Für konkretere Maßnahmen sieht es allerdings schlecht aus. Beim Thema Sozialstaat redet Friedrich Merz von einem Abbau des Sozialstaats. Der wahrscheinlich auch bald die Wohnungslosenhilfen erreichen wird.

Bisher hören wir von unseren Mitgliedern, dass vor allem über Kürzungen geredet wird, sie allerdings in der Praxis häufig noch nicht umgesetzt sind. Die Kürzungsgedanken gehen häufig um die Frage, ob nicht drei statt vier Anlaufstellen für Wohnungslose reichen würden. Diese bevorstehenden Kürzungen werden zur Folge haben, dass es mehr wohnungslose Menschen gibt und sich die Situation insgesamt verschärfen wird.

Mit Blick auf den „Nationalen Aktionsplan“ und die bevorstehenden Kürzungen. Was sind Ihre Forderungen als Verband?

Es braucht eine Kooperation zwischen Jugendhilfe und Sozialhilfe, damit junge Menschen bei dieser Schnittstelle nicht mehr auf der Straße landen. Es braucht Konzepte und Planung. Aber grundlegend braucht es flächendeckende Hilfsangebote und Präventionsmaßnahmen, wie Beratungsstellen.

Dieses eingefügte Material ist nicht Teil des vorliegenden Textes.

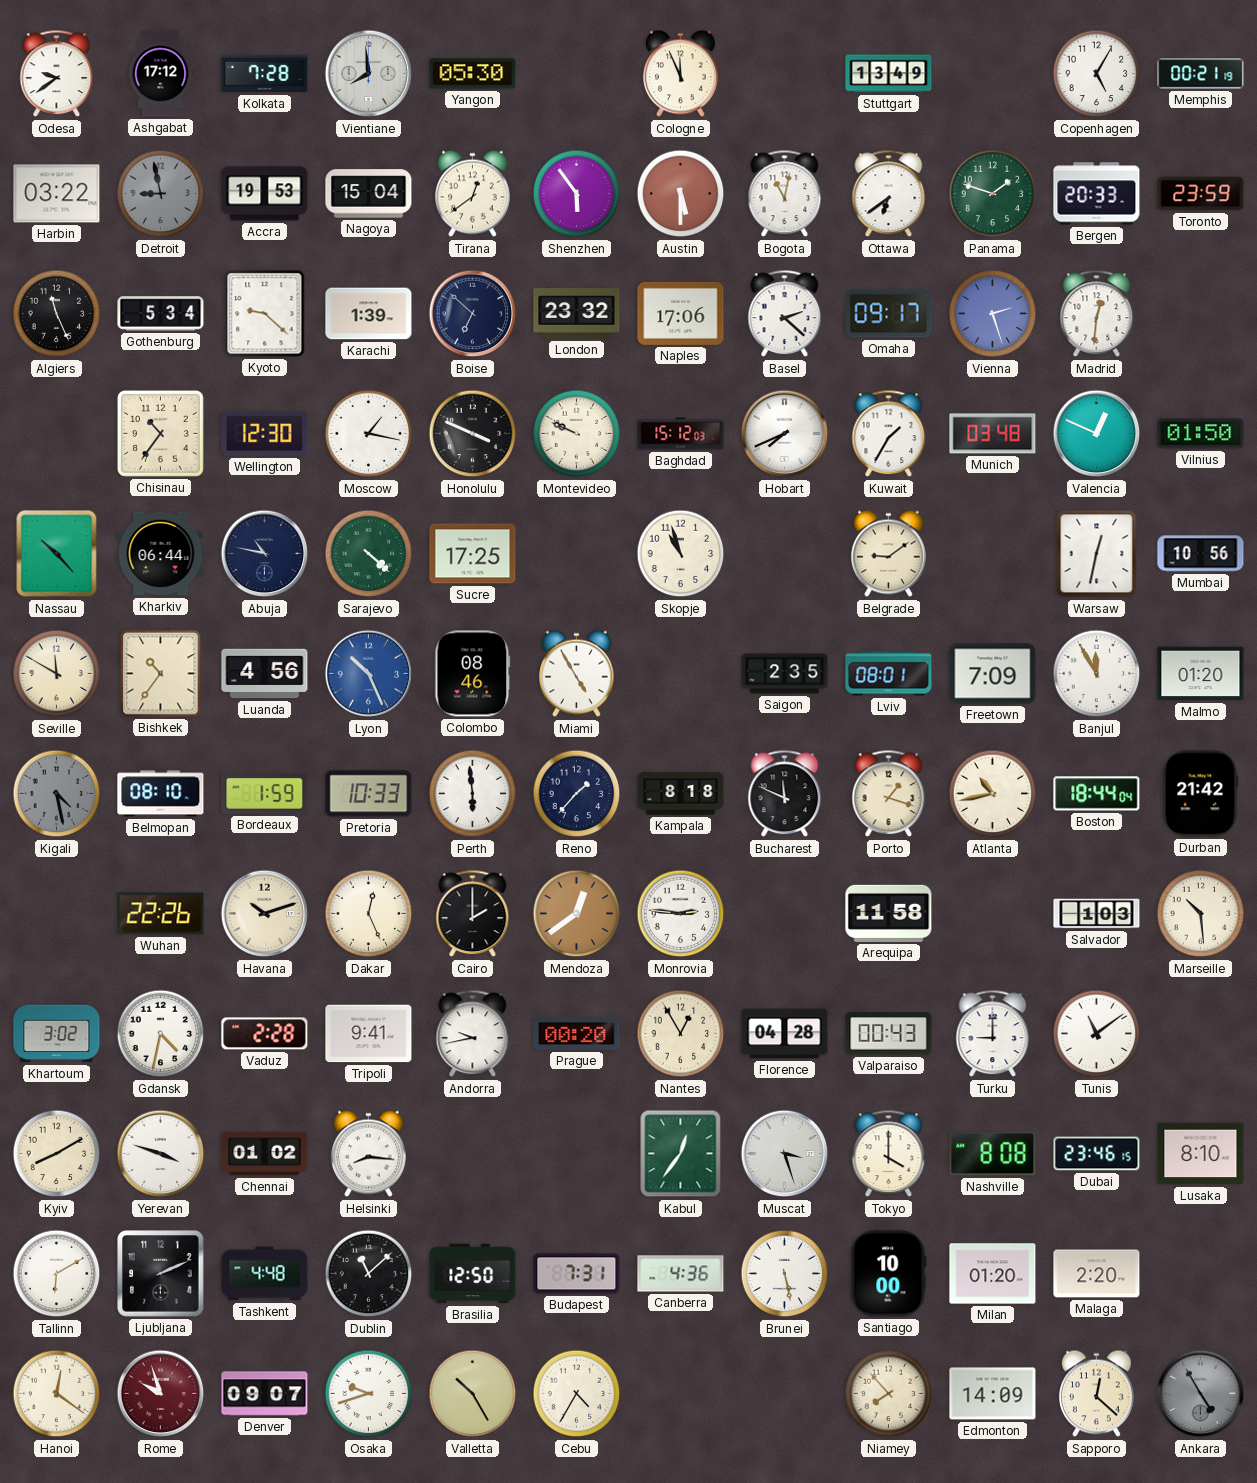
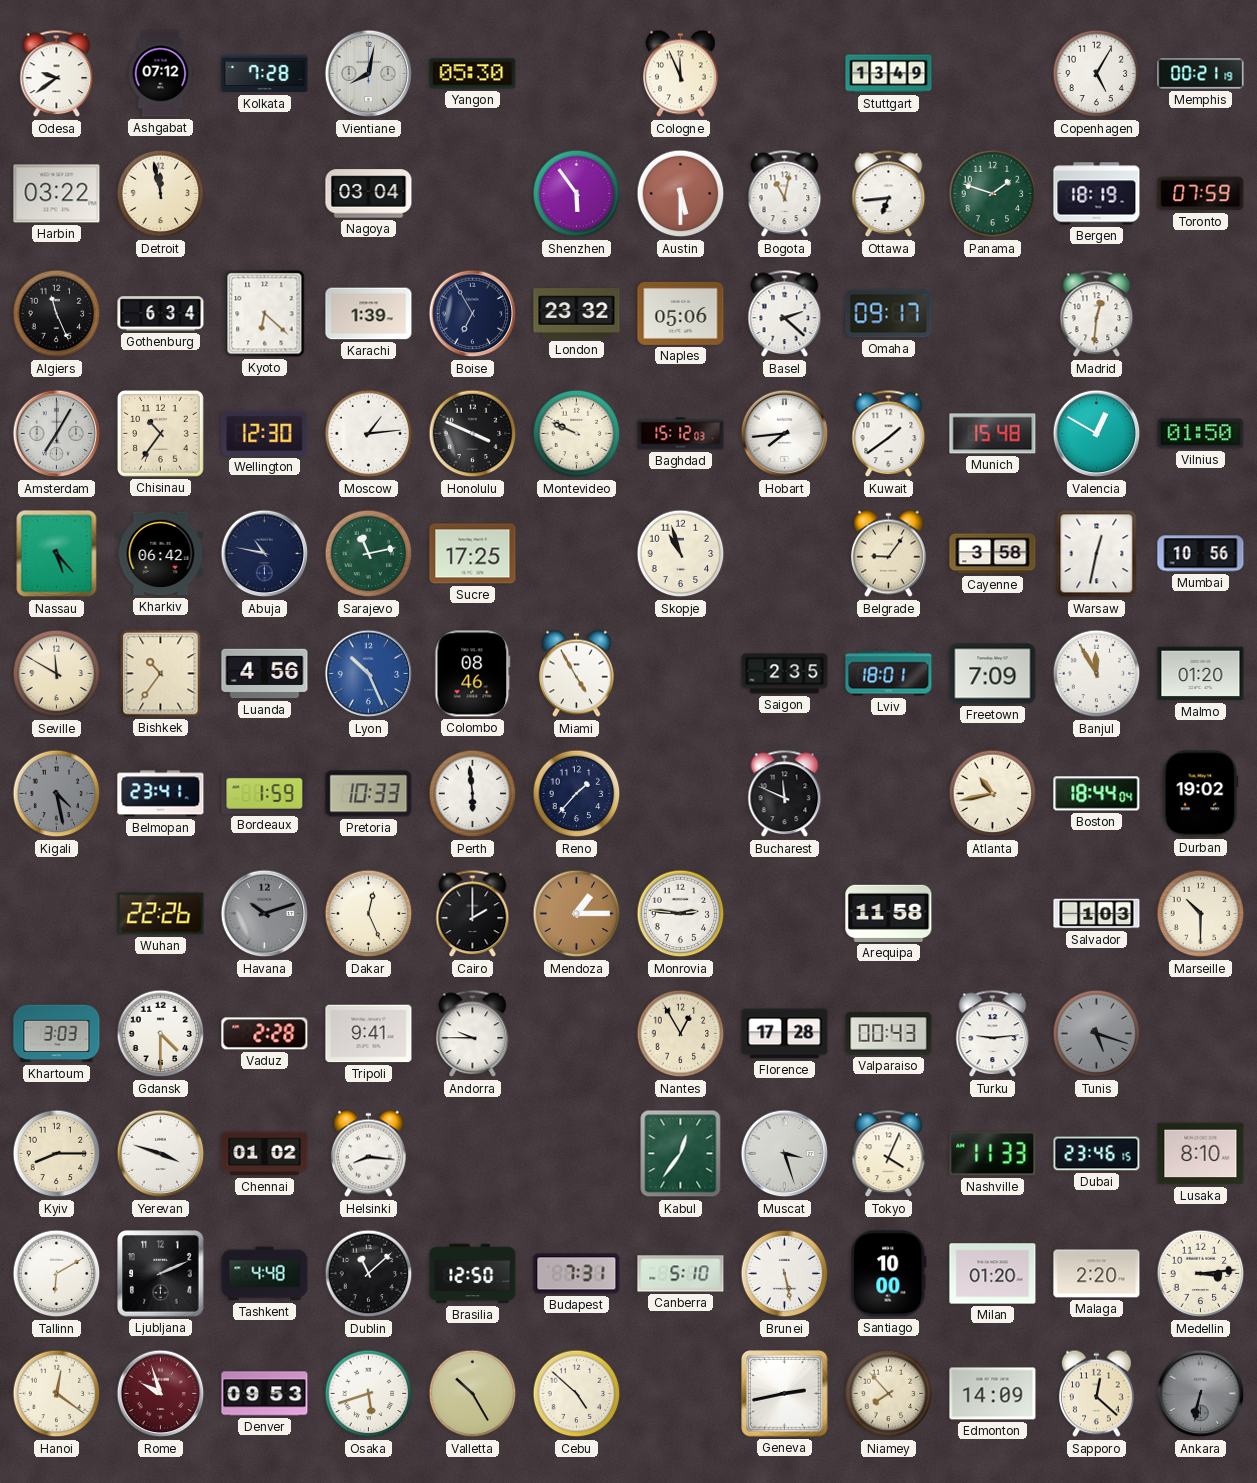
Ashgabat: 17:12 -> 07:12
Vientiane: 7:59 -> 8:02
Detroit: 8:58 -> 11:58
Detroit dial: grey -> cream
Accra: 19:53 -> none
Nagoya: 15:04 -> 03:04
Tirana: 12:39 -> none
Ottawa: 6:39 -> 6:44
Bergen: 20:33 -> 18:19
Toronto: 23:59 -> 07:59
Gothenburg: 5:34 -> 6:34
Kyoto: 9:22 -> 6:22
Boise: 6:52 -> 6:55
Naples: 17:06 -> 05:06
Vienna: 2:27 -> none
Amsterdam: none -> 7:05
Moscow: 1:17 -> 1:14
Hobart: 7:41 -> 7:44
Kuwait: 1:35 -> 1:39
Munich: 03:48 -> 15:48
Valencia: 12:49 -> 12:50
Nassau: 10:23 -> 5:23
Kharkiv: 06:44 -> 06:42
Sarajevo: 4:22 -> 11:13
Belgrade: 9:09 -> 9:06
Cayenne: none -> 3:58
Lviv: 08:01 -> 18:01
Belmopan: 08:10 -> 23:41
Kampala: 8:18 -> none
Porto: 1:18 -> none
Durban: 21:42 -> 19:02
Havana dial: cream -> grey
Mendoza: 12:39 -> 1:15
Marseille: 10:29 -> 10:30
Khartoum: 3:02 -> 3:03
Gdansk: 4:32 -> 4:30
Andorra: 9:43 -> 9:45
Prague: 00:20 -> none
Florence: 04:28 -> 17:28
Turku: 9:00 -> 9:14
Tunis: 11:09 -> 5:18
Tunis dial: white -> grey
Kyiv: 8:10 -> 8:15
Tokyo: 4:00 -> 4:04
Nashville: 8:08 -> 11:33
Canberra: 4:36 -> 5:10
Medellin: none -> 3:14
Denver: 09:07 -> 09:53
Osaka: 9:42 -> 5:42
Cebu: 4:35 -> 4:52
Geneva: none -> 2:43
Ankara: 4:55 -> 6:32
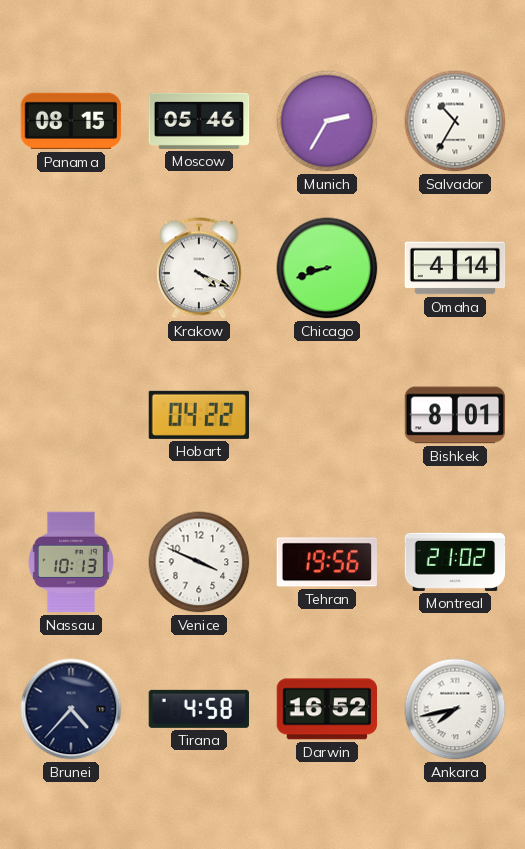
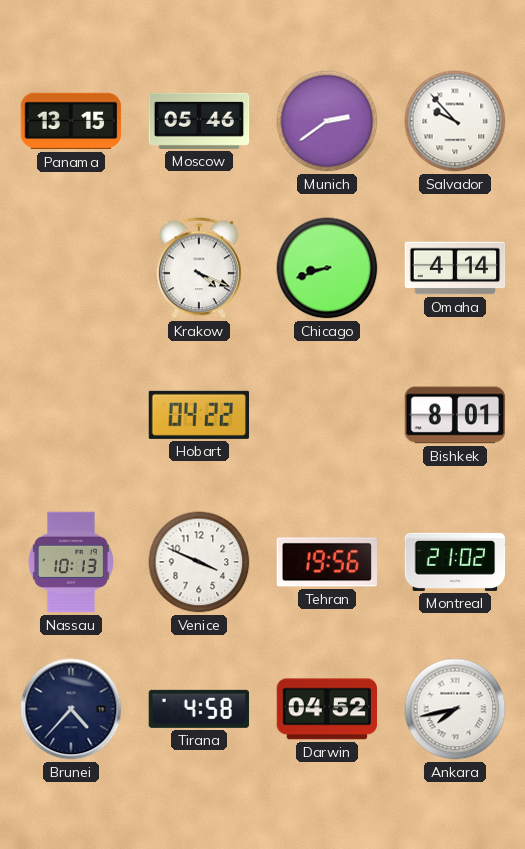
Panama: 08:15 -> 13:15
Munich: 2:35 -> 2:39
Salvador: 10:35 -> 9:53
Darwin: 16:52 -> 04:52
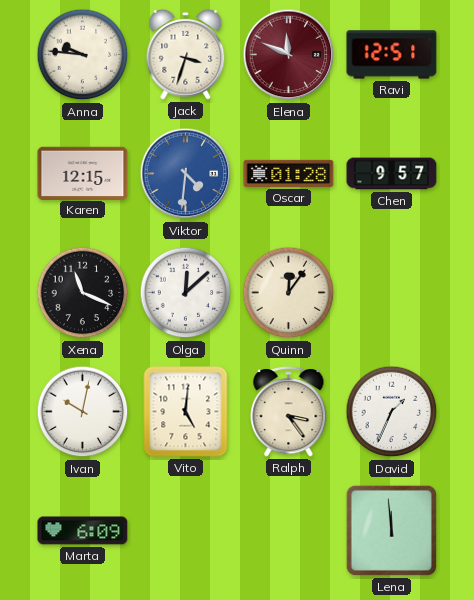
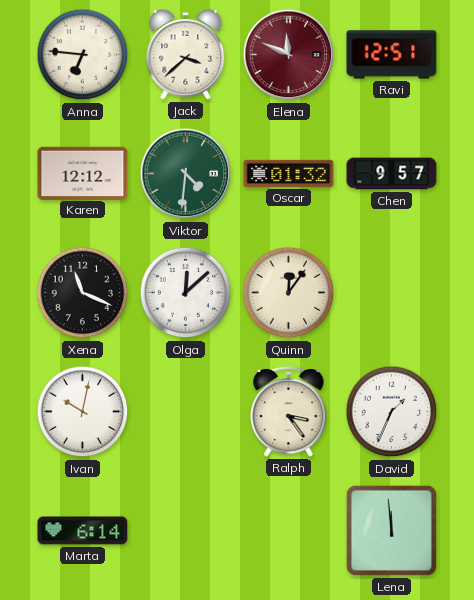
Anna: 9:46 -> 6:46
Jack: 3:33 -> 3:38
Karen: 12:15 -> 12:12
Viktor dial: blue -> green
Oscar: 01:28 -> 01:32
Vito: 5:01 -> none
Marta: 6:09 -> 6:14
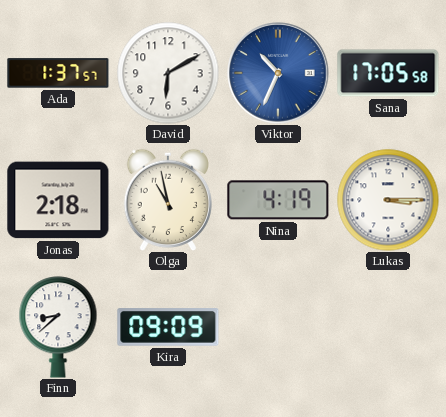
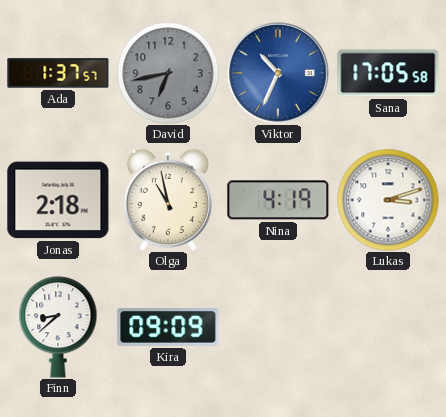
David: 6:10 -> 6:43
David dial: white -> grey
Lukas: 3:15 -> 3:12
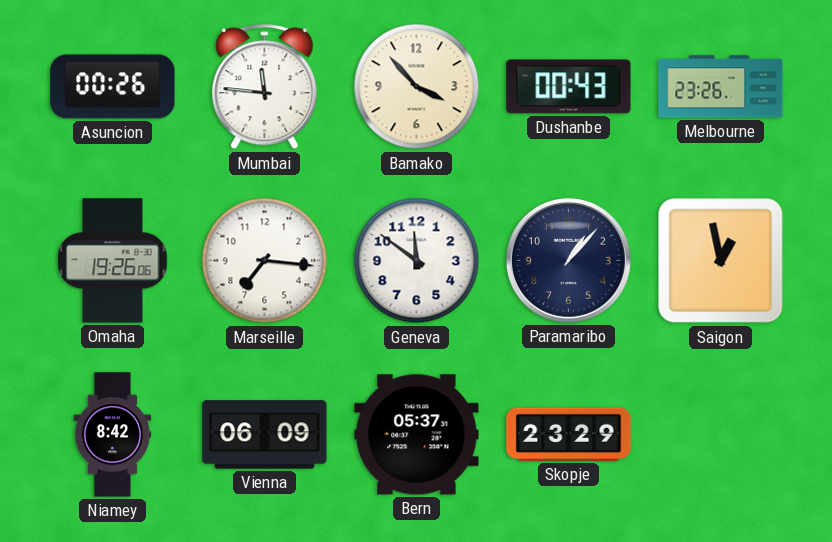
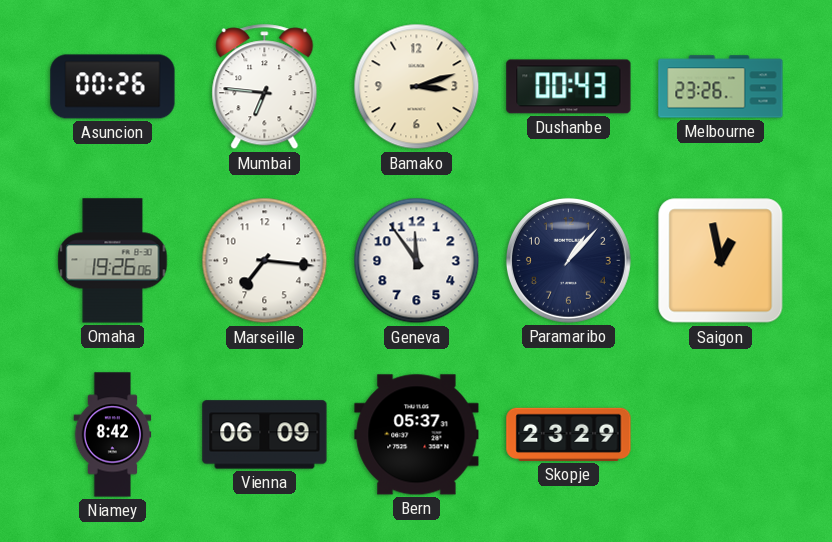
Mumbai: 11:46 -> 6:46
Bamako: 3:53 -> 3:12
Geneva: 11:51 -> 11:54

Martin Kositza wurde 1973 in Berlin geboren. Er studierte Soziale Arbeit und hat einen Master in Sozialer Arbeit als Menschenrechtsprofession. Er arbeitete lange in der Jugendhilfe, ist seit 2021 Fachreferent bei der Bundesarbeitsgemeinschaft Wohnungslosenhilfe e. V. und dort unter anderem für das Thema junge Menschen in Wohnungsnot zuständig.